Die Redaktion empfiehlt: Canardo Gesamtausgabe 1 von Benoit Sokal Ein Klassiker des modernen Erwachsenen-Comics

28. August 2014

Als zu Beginn der 80er-Jahre die erste Ausgabe von »Inspektor Canardo« in die deutschsprachigen Comic-Fachgeschäfte kam, war unsereins verblüfft: Das war ein ungewöhnlicher Comic! Zwar kannte man bereits Enten als Haupthandlungsträger – Donald Duck und seine Neffen ließen grüßen –, aber nie zuvor hatte man eine Ente so erlebt: misanthropisch, versoffen, trotz aller Funny-Stilmittel erstaunlich realitätsnah.

Für diejenigen, an denen die »Canardo«-Comics bisher vorbeigegangen sind, sowie für jene, die irgendwann einmal ein Album der Serie gelesen haben, gibt es seit neuestem eine sehr schöne Gesamtausgabe. Sie erscheint im Verlag Schreiber & Leser und kommt nicht im Format eines Albums in den Handel, sondern in dem »Book«-Format, das unter anderem die Superhelden-Comics haben. Dadurch werden die Zeichnungen zwar verkleinert, was angesichts der Textmenge manchmal eine gründliche Lektüre erfordert, aber das Buch liegt hervorragend in der Hand.

Zum Inhalt: Das seltsame Fantasy-Reich, das der belgische Zeichner Benoit Sokal schildert, wird von allerlei Tieren bewohnt, die aufrecht gehen, Anzüge und Krawatten tragen, alle schlechten Angewohnheiten von Menschen aufweisen und doch ihre tierischen Charakteristika erhalten haben. Sie saufen und huren, sie prügeln sich und führen Krieg – und zwischen all diesem menschlichen und tierischen Unrat gibt es den dauerhaft schlecht gelaunten und besoffenen Inspektor Canardo.

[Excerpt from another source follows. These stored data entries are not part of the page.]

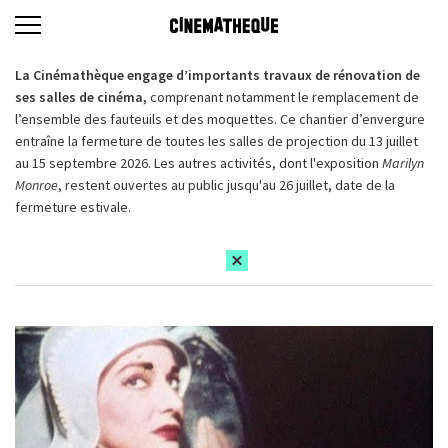
La Cinémathèque engage d’importants travaux de rénovation de
ses salles de cinéma,
comprenant notamment le remplacement de
l’ensemble des fauteuils et des moquettes. Ce chantier d’envergure
entraîne la fermeture de toutes les salles de projection du 13 juillet
au 15 septembre 2026. Les autres activités, dont l'exposition
Marilyn
Monroe
, restent ouvertes au public jusqu'au 26 juillet, date de la
fermeture estivale.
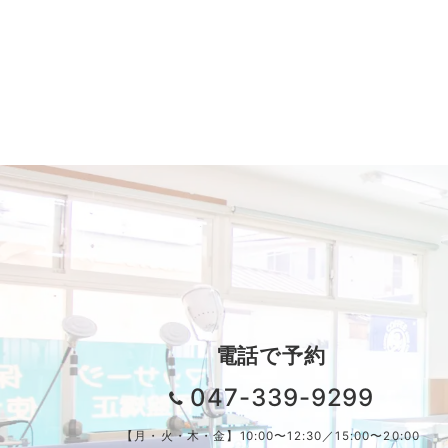
電話で予約
047-339-9299
【月・火・木・金】10:00〜12:30／15:00〜20:00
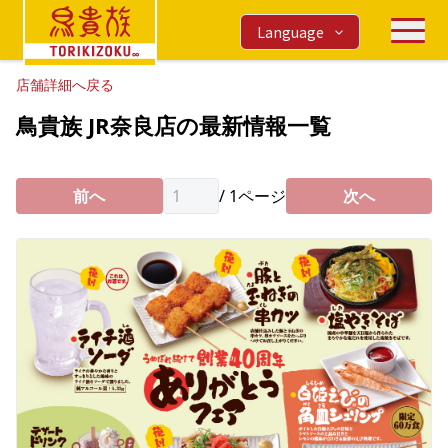
Language
店舗詳細へ戻る
鳥貴族 JR奈良店の最新情報一覧
前へ
/
1
ページ
次へ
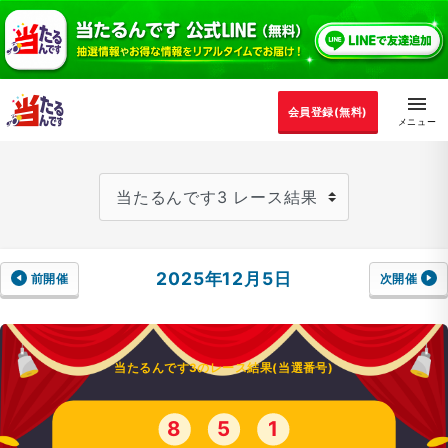
会員登録(無料)
2025年12月5日
前開催
次開催
当たるんです3のレース結果(当選番号)
8
5
1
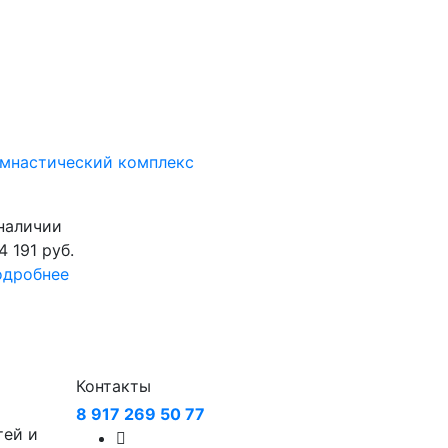
мнастический комплекс
наличии
4 191
руб.
одробнее
Контакты
8 917 269 50 77
тей и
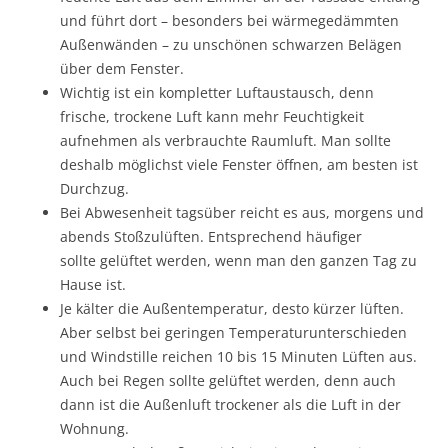
und führt dort – besonders bei wärmegedämmten
Außenwänden – zu unschönen schwarzen Belägen
über dem Fenster.
Wichtig ist ein kompletter Luftaustausch, denn
frische, trockene Luft kann mehr Feuchtigkeit
aufnehmen als verbrauchte Raumluft. Man sollte
deshalb möglichst viele Fenster öffnen, am besten ist
Durchzug.
Bei Abwesenheit tagsüber reicht es aus, morgens und
abends Stoßzulüften. Entsprechend häufiger
sollte gelüftet werden, wenn man den ganzen Tag zu
Hause ist.
Je kälter die Außentemperatur, desto kürzer lüften.
Aber selbst bei geringen Temperaturunterschieden
und Windstille reichen 10 bis 15 Minuten Lüften aus.
Auch bei Regen sollte gelüftet werden, denn auch
dann ist die Außenluft trockener als die Luft in der
Wohnung.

Wie der Name schon sagt, ist Canardo eine aufrecht gehende Ente, die meist einen Trenchcoat trägt – in diesem Fall lassen Krimi-Klassiker à la Marlowe grüßen – und die unvermeidliche Zigarette im Mund-, nein, eher Schnabelwinkel qualmen lässt. Canardo ist zwar eine gestrauchelte Existenz, die sich dem Alkohol hingibt, aber er hat seine moralisch eindeutige Linie. Er hilft den Schwachen, er setzt sich gegen die Mächtigen ein, aber konsequent kann er bei all seinen Aktionen nie bleiben.

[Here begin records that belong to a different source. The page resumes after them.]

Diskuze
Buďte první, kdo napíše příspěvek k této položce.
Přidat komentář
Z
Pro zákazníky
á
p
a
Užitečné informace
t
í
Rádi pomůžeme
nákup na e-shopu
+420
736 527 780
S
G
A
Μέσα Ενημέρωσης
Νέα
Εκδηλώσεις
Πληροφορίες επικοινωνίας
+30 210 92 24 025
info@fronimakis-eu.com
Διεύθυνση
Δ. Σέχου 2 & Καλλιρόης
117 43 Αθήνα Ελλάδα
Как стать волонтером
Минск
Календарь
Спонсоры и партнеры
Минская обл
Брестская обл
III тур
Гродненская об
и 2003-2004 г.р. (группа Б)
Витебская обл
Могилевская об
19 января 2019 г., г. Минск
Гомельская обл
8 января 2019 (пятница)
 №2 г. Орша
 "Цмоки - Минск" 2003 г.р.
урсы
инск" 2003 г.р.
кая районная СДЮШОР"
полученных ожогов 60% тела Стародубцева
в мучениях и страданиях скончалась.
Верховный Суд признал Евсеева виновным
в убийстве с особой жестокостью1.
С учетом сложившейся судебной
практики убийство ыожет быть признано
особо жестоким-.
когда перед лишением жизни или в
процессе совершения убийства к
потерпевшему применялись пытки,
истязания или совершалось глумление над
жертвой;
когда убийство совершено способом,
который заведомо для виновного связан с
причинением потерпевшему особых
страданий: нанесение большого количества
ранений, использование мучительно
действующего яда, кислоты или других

Das merkt er, als irgendwann der besoffene Hund Fernando nach langer Zeit in seine Heimat zurückkommt und seine alte Liebe sucht. Und das merkt er erst recht, als er den aggressiven Kater Rasputin trifft, der in seiner sibirischen Heimat eine schreckliche Terrorherrschaft errichtet hat. Oder als er eine entführte Sängerin suchen soll, die bei ihren Liedern immer wieder Blut spuckt ...

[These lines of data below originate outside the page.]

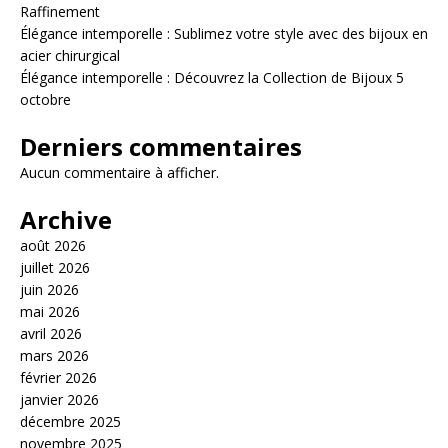
Raffinement
Élégance intemporelle : Sublimez votre style avec des bijoux en
acier chirurgical
Élégance intemporelle : Découvrez la Collection de Bijoux 5
octobre
Derniers commentaires
Aucun commentaire à afficher.
Archive
août 2026
juillet 2026
juin 2026
mai 2026
avril 2026
mars 2026
février 2026
janvier 2026
décembre 2025
novembre 2025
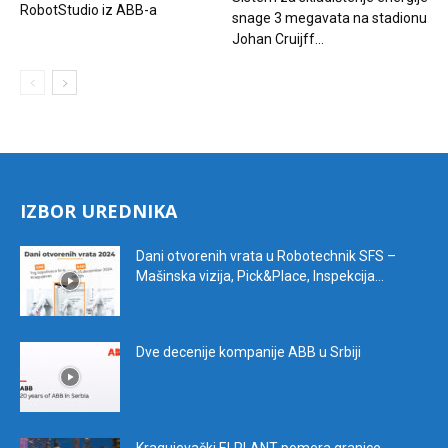
RobotStudio iz ABB-a
snage 3 megavata na stadionu
Johan Cruijff...
IZBOR UREDNIKA
Dani otvorenih vrata u Robotechnik SFS –
Mašinska vizija, Pick&Place, Inspekcija...
Dve decenije kompanije ABB u Srbiji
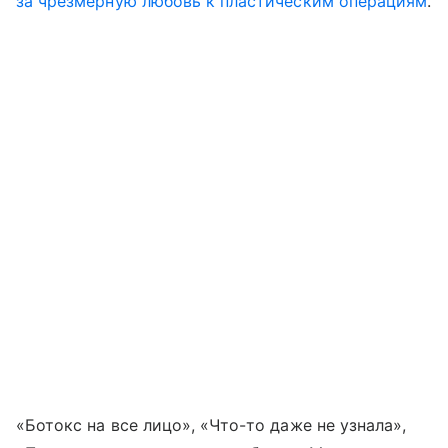
за чрезмерную любовь к пластическим операциям
.
«Ботокс на все лицо», «Что-то даже не узнала»,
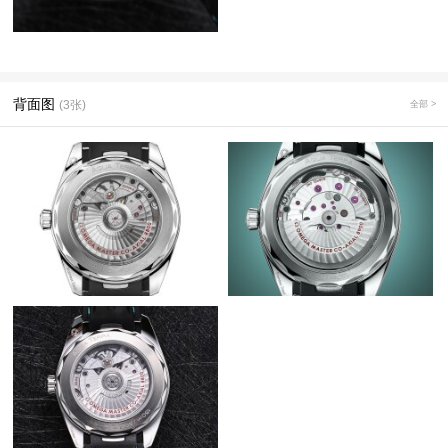
背面图
(3张)
全部 >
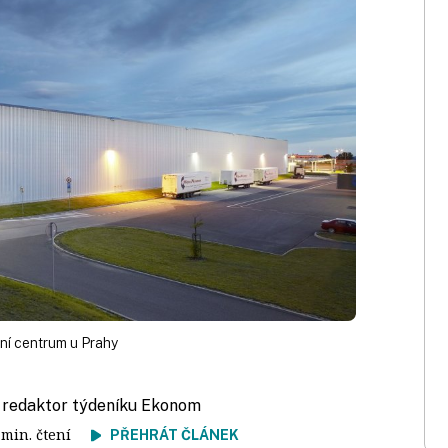
ční centrum u Prahy
, redaktor týdeníku Ekonom
2 min. čtení
PŘEHRÁT ČLÁNEK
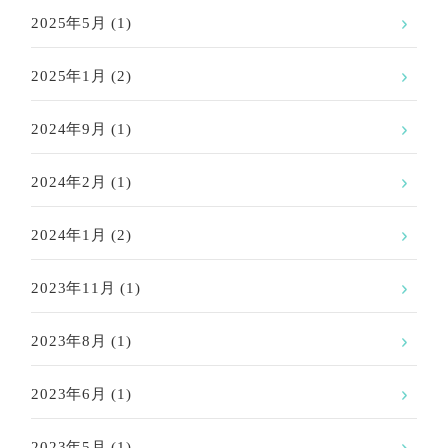
2025年5月
(1)
2025年1月
(2)
2024年9月
(1)
2024年2月
(1)
2024年1月
(2)
2023年11月
(1)
2023年8月
(1)
2023年6月
(1)
2023年5月
(1)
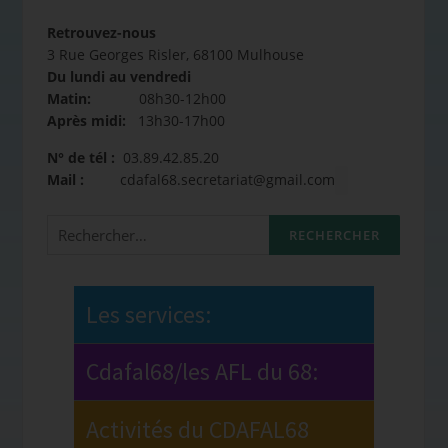
Retrouvez-nous
3 Rue Georges Risler, 68100 Mulhouse
Du lundi au vendredi
Matin:
08h30-12h00
Après midi:
13h30-17h00
N° de tél :
03.89.42.85.20
Mail :
cdafal68.secretariat@gmail.com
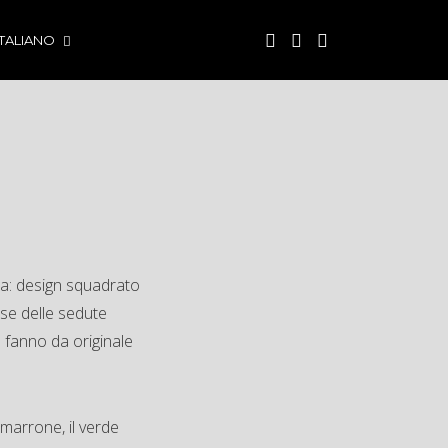
ITALIANO
ea: design squadrato
ase delle sedute
 fanno da originale
l marrone, il verde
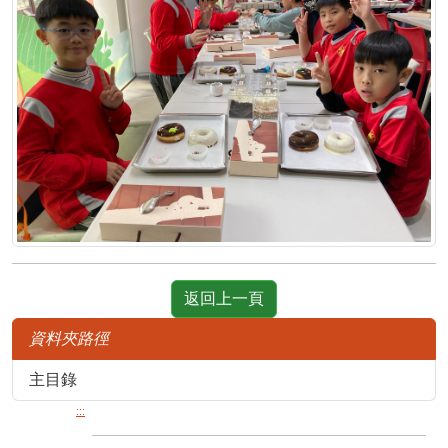
返回上一頁
資料夾路徑
主目錄
:::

In dem 144 Seiten umfassenden Comic-Band sind die ersten drei Alben der Serie enthalten. Sie zeigen bereits die Genialität des Zeichners und Autors, seine packende Art, Geschichten zu erzählen und in wuchtigen Bildern zu illustrieren. Das »Canardo«-Epos wurde in späteren Alben noch besser – aber die ersten drei Alben schlugen anfangs der 80er-Jahre geradezu ein. Sie dürften heute noch ihre begeisterten Leser finden.

Der erste Teil der »Canardo«-Gesamtausgabe ist nicht neu, sondern schon seit drei Jahren im Handel. Ich empfehle ihn trotzdem all jenen, die originelle Comics für Erwachsene mögen. Wer den Enteninspektor nicht kennt, sollte sich die Leseprobe des Verlages anschauen – ich halte ihn für einen wahren Klassiker der 80er-Jahre. Und wer danach weitere »Canardo«-Abenteuer lesen möchte: Die Gesamtausgabe hat mittlerweile einige Fortsetzungen erlebt.

Das schöne Hardcover-Buch kostet 22,80 Euro und kann mithilfe der ISBN 978-3-941239-69-2 in jeder Buchhandlung oder im Comicfachhandel bezogen werden. Selbstverständlich erhält man es auch bei Versendern wie Amazon oder direkt im Shop des Verlages Schreiber & Leser.